Compared with current FGS probes in clinical trials, AR9.6-IRDye800 has several potential advantages. EGFR, the target of cetuximab-IRDye800 and panitumumab-IRDye800, has variable expression levels across pancreatic cancer (30). EGFR is also expressed in the healthy pancreas, chronic pancreatitis, and normal stomach and duodenal tissues, which could contribute to elevated background signal during intraoperative pancreatic cancer imaging (16, 31). In comparison, MUC16 is highly expressed in pancreatic cancer tissues, is not expressed in the normal pancreas, and is not expressed in key background tissues, which could improve contrast with FGS. However, results from the phase I/II cetuximab-IRDye800 trial showed promising results for using EGFR as a target for imaging (NCT02736578). One of the major strengths of this study was the use of multimodal imaging in combining FGS with photoacoustic imaging to improve the depth of penetration. EGFR is also advantageous in that it is present in a wide variety of malignancies, and can be used as a tumor-agnostic FGS target. In addition, SGM-101 is another antibody-targeted probe that has demonstrated success in a phase I clinical trial by targeting the tumor antigen CEA (NCT02973672). However, the use of a 700 nm NIR dye limited the depth of penetration of FGS and introduced problems with autofluorescence. Results have not been reported, to date, from the panitumumab-IRDye800, or bevacizumab-IRDye800 (PENGUIN) studies (NCT03384238, NCT02743975). Although MUC16 is relatively unexplored as an imaging target in comparison to EGFR and CEA, there is similar potential to utilize this probe to guide resection of a variety of solid tumors.

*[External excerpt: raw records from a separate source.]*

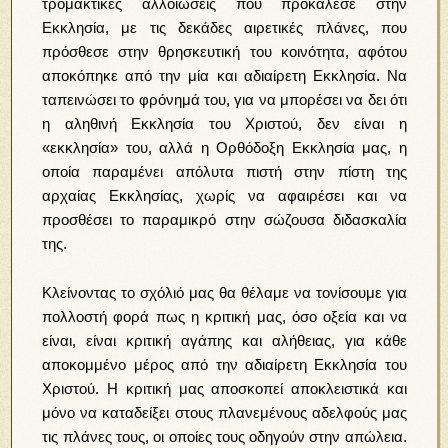
τρομακτικές αλλοιώσεις που προκάλεσε στην
Εκκλησία, με τις δεκάδες αιρετικές πλάνες, που
πρόσθεσε στην θρησκευτική του κοινότητα, αφότου
αποκόπηκε από την μία και αδιαίρετη Εκκλησία. Να
ταπεινώσει το φρόνημά του, για να μπορέσει να δει ότι
η αληθινή Εκκλησία του Χριστού, δεν είναι η
«εκκλησία» του, αλλά η Ορθόδοξη Εκκλησία μας, η
οποία παραμένει απόλυτα πιστή στην πίστη της
αρχαίας Εκκλησίας, χωρίς να αφαιρέσει και να
προσθέσει το παραμικρό στην σώζουσα διδασκαλία
της.
Κλείνοντας το σχόλιό μας θα θέλαμε να τονίσουμε για
πολλοστή φορά πως η κριτική μας, όσο οξεία και να
είναι, είναι κριτική αγάπης και αλήθειας, για κάθε
αποκομμένο μέρος από την αδιαίρετη Εκκλησία του
Χριστού. Η κριτική μας αποσκοπεί αποκλειστικά και
μόνο να καταδείξει στους πλανεμένους αδελφούς μας
τις πλάνες τους, οι οποίες τους οδηγούν στην απώλεια.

AR9.6-IRDye800 demonstrates comparable or improved tumor delineation in comparison to other preclinical studies. Preclinical studies conducted with panitumumab-IRDye800 (now in a phase I/II trial for pancreatic cancer) in a subcutaneous model of head and neck cancer showed TBRs of 2.9 using an IRDye800 optimized system. Comparatively, with AR9.6-IRDye800 in a subcutaneous pancreatic cancer model, an IRDye800 optimized imaging system yielded a TBR of 4.7 and 5.6 across two different cell types. Both AR9.6-IRDye800 and panitumumab IRDye800 had significantly higher tumor signal using the targeted agent as compared with an IgG control (32). In an orthotopic model, panitumumab-IRDye800 had a mean intraoperative TBR of 4.2 compared with a mean intraoperative TBR of 3.75 with AR9.6-IRDye800 in the orthotopic model. Preclinical studies with SGM-101 (completed phase I clinical trial) performed similarly to AR9.6-IRDye800 with intraoperative TBRs to of 3.5 in an orthotopic pancreatic cancer model. Preclinical studies with a humanized CEA antibody (hM5A) conjugated to IRDye800 also showed a mean TBR of 3.5 in a patient-derived orthotopic xenograft model (33). Similar results have also been shown in studies using targeting agents other than antibody conjugates in preclinical pancreatic cancer FGS studies. An αvβ6 integrin targeting peptide yielded TBRs of 2.7 intraoperatively in an orthotopic model (34). An antibody fragment, ssSM3E/800CW, targeting CEA, displayed a mean TBRs of 2.37 in an orthotopic model of pancreatic cancer (35). TBRs achieved under AR9.6-IRDye800 guidance in this study met the recommended TBR of >3.0 for preclinical studies, suggesting that this probe is a potential candidate for clinical translation (28).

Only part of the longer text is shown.